The following are symptoms you may experience if you are suffering from too much or too little feedback.
Physical Symptoms
Headaches, muscle tension or pain, indigestion or other stomach problems, chest pain, rapid heartbeat, shortness of breath, and dizziness can all be symptoms of overwhelm. If you only experience your physical symptoms (whatever they may be) when you attempt to work on your creative project, consider that you may suffer from too much or too little feedback.
Confusion
It’s extremely easy to be confused by too much feedback. Whenever you receive more than one opinion, you can run into opposites. One person loves what you’ve written and the other hates it. Too many options for “fixing” the problem in your manuscript can lead to confusion.
Sometimes not getting feedback also leaves you confused. Writing is a solitary sport. That can leave you confused. Or maybe you asked for feedback and got no response or they give a non-committal response.
Avoidance or Lack of Focus
Both too much and too little feedback can lead to avoiding your creative work or an inability to maintain your focus. Creativity takes a lot of thinking space, a lot of energy, and a lot of time. Space, energy and time you don’t get if you are avoiding or cannot focus.
Indecision
Indecision is a state of being frozen between two or more courses of action or reaction. Any or all of the above can lead to the inability to make creative decisions about your work. It is impossible to be creative when you are stuck like this.
Mental and Emotional
Be aware of your normal mental and emotional states and how those change when you experience stress related to too much or too little feedback.
Human psychology is complex and individual, and this post cannot make diagnoses or treatment recommendations. If you are struggling with thoughts of suicide or a life crisis, please seek the help of a professional or call 988.
When You’re Overwhelmed
The good news is that you can overcome being overwhelmed. You may find one or more of the following tips helpful.
Know Your Why.
Why did you start this project? What did you hope to achieve? Some projects last for weeks, months, even years. You’re certain when you begin that you’ll never forget your why, but you will. Human memory isn’t perfect. If you don’t need that knowledge on a day-to-day basis, it will get buried somewhere in your memory or even forgotten.
Label Your Feelings.
Even the most well-meaning criticism can hurt. Emotional reflexes are deeply ingrained.. The more you try to repress them, the stronger, more resistant they become. So if you have a strong emotional response to the feedback you’ve received, allow yourself to feel them. Label your feelings. “I feel hurt.” “I am angry.” Or if you’re overwhelmed, “I’m so stressed.”

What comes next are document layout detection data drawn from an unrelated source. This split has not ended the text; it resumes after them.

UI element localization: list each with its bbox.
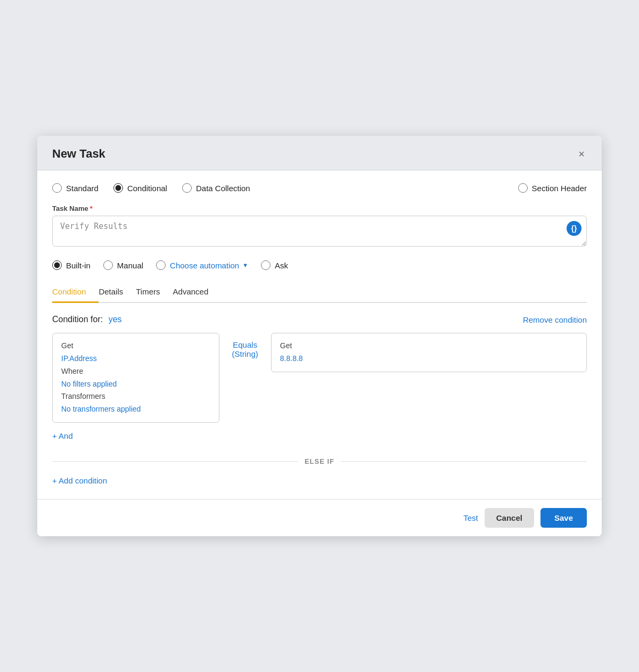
condition-no-filters[interactable]: No filters applied (61, 378, 210, 391)
add-condition-button[interactable]: + Add condition (52, 476, 107, 485)
modal-body: Standard Conditional Data Collection Sec… (37, 170, 602, 499)
condition-header: Condition for: yes Remove condition (52, 315, 587, 324)
task-type-radio-group: Standard Conditional Data Collection Sec… (52, 183, 587, 193)
modal-footer: Test Cancel Save (37, 499, 602, 536)
modal-header: New Task × (37, 136, 602, 170)
radio-choose-automation-input[interactable] (156, 260, 166, 270)
radio-conditional-input[interactable] (113, 183, 123, 193)
radio-data-collection[interactable]: Data Collection (182, 183, 250, 193)
radio-conditional[interactable]: Conditional (113, 183, 167, 193)
tab-advanced[interactable]: Advanced (173, 282, 222, 303)
and-button[interactable]: + And (52, 431, 73, 440)
else-if-line-left (52, 461, 298, 462)
variable-icon: {} (567, 221, 581, 236)
remove-condition-button[interactable]: Remove condition (523, 315, 587, 324)
radio-ask[interactable]: Ask (261, 260, 288, 270)
radio-choose-automation[interactable]: Choose automation ▼ (156, 260, 248, 270)
condition-where-label: Where (61, 367, 83, 375)
cancel-button[interactable]: Cancel (485, 508, 534, 528)
condition-value-get-label: Get (280, 341, 292, 350)
tab-timers[interactable]: Timers (136, 282, 173, 303)
save-button[interactable]: Save (540, 508, 587, 528)
task-name-input[interactable]: Verify Results (52, 216, 587, 247)
radio-builtin[interactable]: Built-in (52, 260, 91, 270)
tab-condition[interactable]: Condition (52, 282, 99, 303)
condition-operator: Equals(String) (228, 333, 263, 366)
chevron-down-icon: ▼ (242, 262, 248, 268)
radio-manual[interactable]: Manual (103, 260, 143, 270)
required-star: * (90, 204, 93, 212)
condition-value-ip[interactable]: 8.8.8.8 (280, 354, 303, 363)
else-if-label: ELSE IF (305, 457, 334, 465)
task-name-label: Task Name* (52, 204, 587, 212)
radio-manual-input[interactable] (103, 260, 113, 270)
condition-for-label: Condition for: yes (52, 315, 122, 324)
radio-section-header-input[interactable] (518, 183, 528, 193)
close-button[interactable]: × (576, 146, 587, 161)
tabs-bar: Condition Details Timers Advanced (52, 282, 587, 303)
radio-standard-input[interactable] (52, 183, 62, 193)
radio-section-header[interactable]: Section Header (518, 183, 587, 193)
else-if-line-right (341, 461, 587, 462)
modal-title: New Task (52, 147, 105, 161)
condition-for-value[interactable]: yes (109, 315, 122, 324)
radio-builtin-input[interactable] (52, 260, 62, 270)
condition-get-label: Get (61, 341, 73, 350)
condition-row: Get IP.Address Where No filters applied … (52, 333, 587, 423)
condition-ip-address[interactable]: IP.Address (61, 353, 210, 365)
condition-transformers-label: Transformers (61, 392, 105, 400)
choose-automation-label: Choose automation ▼ (170, 261, 248, 270)
task-name-wrapper: Verify Results {} (52, 216, 587, 249)
condition-no-transformers[interactable]: No transformers applied (61, 403, 210, 416)
test-button[interactable]: Test (463, 513, 478, 522)
radio-standard[interactable]: Standard (52, 183, 99, 193)
new-task-modal: New Task × Standard Conditional Data Col… (37, 136, 602, 536)
condition-right-box[interactable]: Get 8.8.8.8 (271, 333, 587, 372)
else-if-divider: ELSE IF (52, 457, 587, 465)
condition-left-box[interactable]: Get IP.Address Where No filters applied … (52, 333, 219, 423)
tab-details[interactable]: Details (99, 282, 136, 303)
radio-data-collection-input[interactable] (182, 183, 192, 193)
automation-radio-group: Built-in Manual Choose automation ▼ Ask (52, 260, 587, 270)
equals-string-button[interactable]: Equals(String) (232, 340, 258, 358)
radio-ask-input[interactable] (261, 260, 271, 270)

Labeling your feelings creates a bit of distance between yourself and your experience. That distance, however slight, gives you space to choose how to respond and move on. You can decide a hurtful critique is hurtful because you held a misconception about your skill or because of the way it was baseless and expressed in a hurtful way. Then you can move on with decisions about whether to accept the criticism and learn from it or ignore it.
An additional benefit to labeling your feelings about feedback is that you’ll be more mindful of other times when people or events trigger your emotional reflexes. You’ll still have that initial emotional reaction, but you’ll have the tools to identify them and choose how to respond.
Manage Your Brain
Help your brain help you. Your brain needs enough liquids, nutrients, and enough rest to work well. When you don’t eat well, don’t drink enough water, or get enough sleep, it gets harder and harder to be creative or to make good decisions.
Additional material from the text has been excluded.